<研究者インタビュー>森川 桃—神経細胞内の輸送機構から脳機能や精神疾患を明らかにする―前編―

<研究者インタビュー>森川 桃—神経細胞内の輸送機構から脳機能や精神疾患を明らかにする―前編―

ヒトの体重の約2%しかない脳では、神経細胞同士が複雑なやりとりを行っています。そのやりとりが何らかの理由で破綻すると、精神疾患や記憶・学習障害につながると考えられています。

筑波大学医学医療系解剖学・神経科学研究室に所属する森川桃特別研究員(学振SPD)は、神経細胞内の輸送機能に注目し、マウスを用いて分子レベルから個体レベルまでの解析に取り組んでいます。
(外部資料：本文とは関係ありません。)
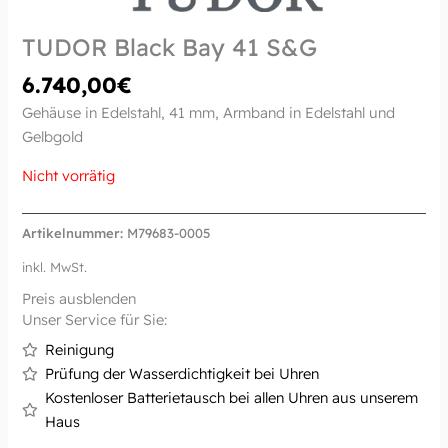
TUDOR Black Bay 41 S&G
6.740,00
€
Gehäuse in Edelstahl, 41 mm, Armband in Edelstahl und
Gelbgold
Nicht vorrätig
Artikelnummer:
M79683-0005
inkl. MwSt.
Preis ausblenden
Unser Service für Sie:
Reinigung
Prüfung der Wasserdichtigkeit bei Uhren
Kostenloser Batterietausch bei allen Uhren aus unserem
Haus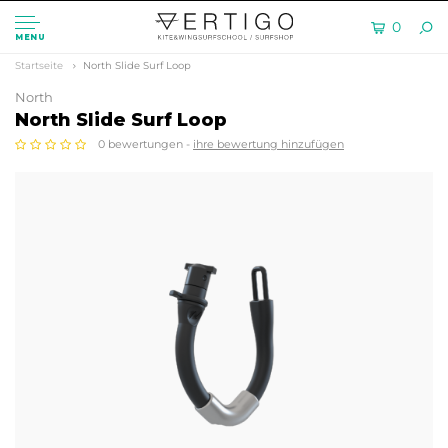
0
MENU
Startseite
North Slide Surf Loop
North
North Slide Surf Loop
0 bewertungen -
ihre bewertung hinzufügen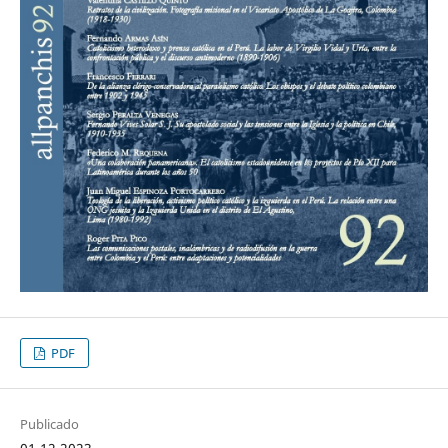
PDF
Publicado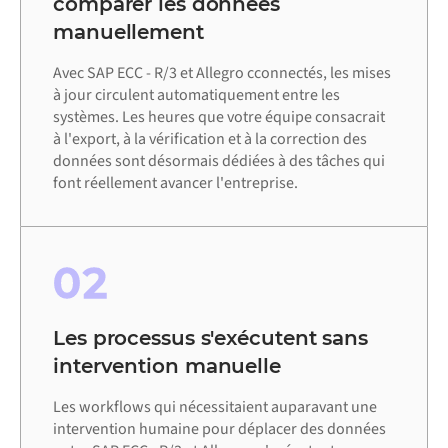
comparer les données
manuellement
Avec SAP ECC - R/3 et Allegro cconnectés, les mises
à jour circulent automatiquement entre les
systèmes. Les heures que votre équipe consacrait
à l'export, à la vérification et à la correction des
données sont désormais dédiées à des tâches qui
font réellement avancer l'entreprise.
02
Les processus s'exécutent sans
intervention manuelle
Les workflows qui nécessitaient auparavant une
intervention humaine pour déplacer des données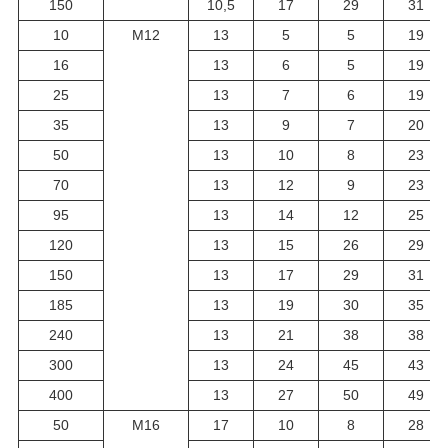
150
10,5
17
29
31
10
М12
13
5
5
19
16
13
6
5
19
25
13
7
6
19
35
13
9
7
20
50
13
10
8
23
70
13
12
9
23
95
13
14
12
25
120
13
15
26
29
150
13
17
29
31
185
13
19
30
35
240
13
21
38
38
300
13
24
45
43
400
13
27
50
49
50
М16
17
10
8
28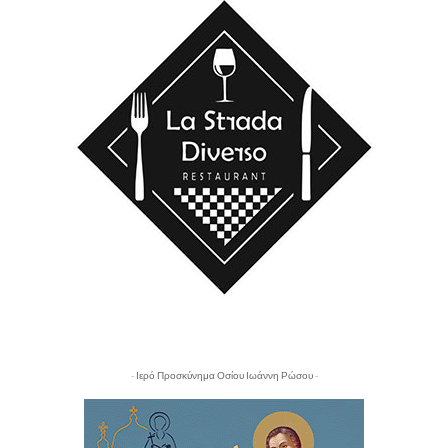
- Ιερό Προσκύνημα Οσίου Ιωάννη Ρώσου -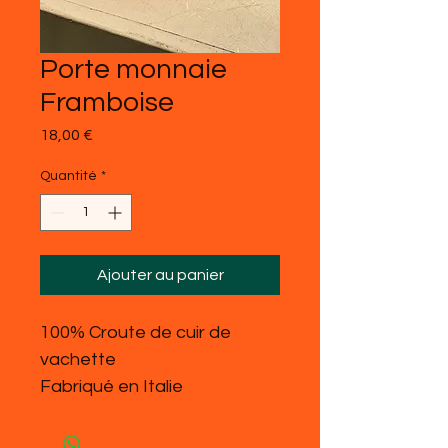
Porte monnaie
Framboise
Prix
18,00 €
Quantité
*
Ajouter au panier
100% Croute de cuir de
vachette
Fabriqué en Italie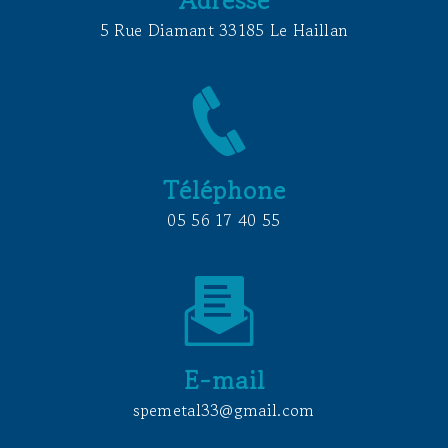
5 Rue Diamant 33185 Le Haillan
Téléphone
05 56 17 40 55
E-mail
spemetal33@gmail.com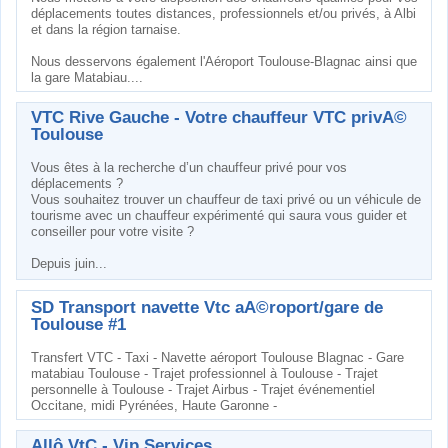
déplacements toutes distances, professionnels et/ou privés, à Albi
et dans la région tarnaise.
Nous desservons également l'Aéroport Toulouse-Blagnac ainsi que
la gare Matabiau....
VTC Rive Gauche - Votre chauffeur VTC privÃ©
Toulouse
Vous êtes à la recherche d’un chauffeur privé pour vos
déplacements ?
Vous souhaitez trouver un chauffeur de taxi privé ou un véhicule de
tourisme avec un chauffeur expérimenté qui saura vous guider et
conseiller pour votre visite ?
Depuis juin...
SD Transport navette Vtc aÃ©roport/gare de
Toulouse #1
Transfert VTC - Taxi - Navette aéroport Toulouse Blagnac - Gare
matabiau Toulouse - Trajet professionnel à Toulouse - Trajet
personnelle à Toulouse - Trajet Airbus - Trajet événementiel
Occitane, midi Pyrénées, Haute Garonne -
Allô VtC - Vip Services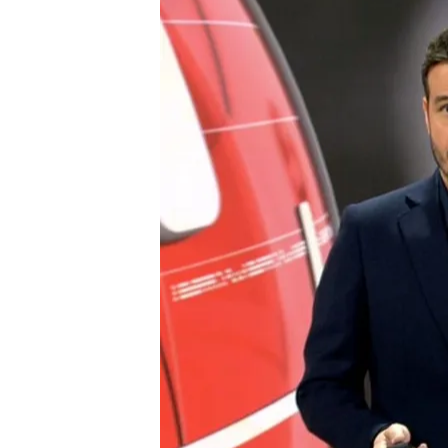
Redacción digital Noticias Cuatro
05 FEB 2024 - 21:11h.
Pedro Sánchez abre la pu
penales
El Partido Popular impul
judiciales en el context
El contundente escrito d
a frase
Compartir
Pedro Sánchez asegura q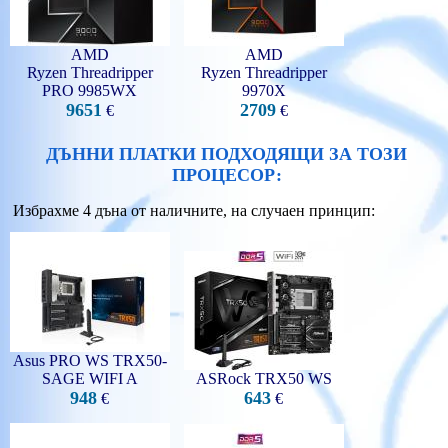
AMD
AMD
Ryzen Threadripper
Ryzen Threadripper
PRO 9985WX
9970X
9651
2709
€
€
ДЪННИ ПЛАТКИ ПОДХОДЯЩИ ЗА ТОЗИ
ПРОЦЕСОР:
Избрахме 4 дъна от наличните, на случаен принцип:
Asus PRO WS TRX50-
SAGE WIFI A
ASRock TRX50 WS
948
643
€
€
インタビュー記事の前半では、森川博士が一貫して研究している細胞内輸送について、お話を伺いました。

神経細胞内における受容体輸送と脳機能

—まずは研究室全体のテーマを教えてください。
武井陽介教授のもと、神経細胞間の接合部位であるシナプスの形成や機能に注目し、精神疾患や記憶障害などの原因解明や診断・治療法の開発の手がかりをつかむことを目標にしています。そのために、大きく3つのテーマに分けて研究をしています。「精神疾患モデル動物の開発と解析」、「神経回路機能と可塑性を支える細胞骨格制御・細胞内物質輸送機能研究」、「細胞皮質領域の形成とシナプス発達の分子基盤の解析」の3つです。

その中でも私は、神経細胞内の物質輸送異常のモデルマウスの開発と解析に取り組んでいます。

—森川さん自身の研究テーマについて詳しく教えてください。
シナプスに局在する受容体の細胞内輸送について研究しています。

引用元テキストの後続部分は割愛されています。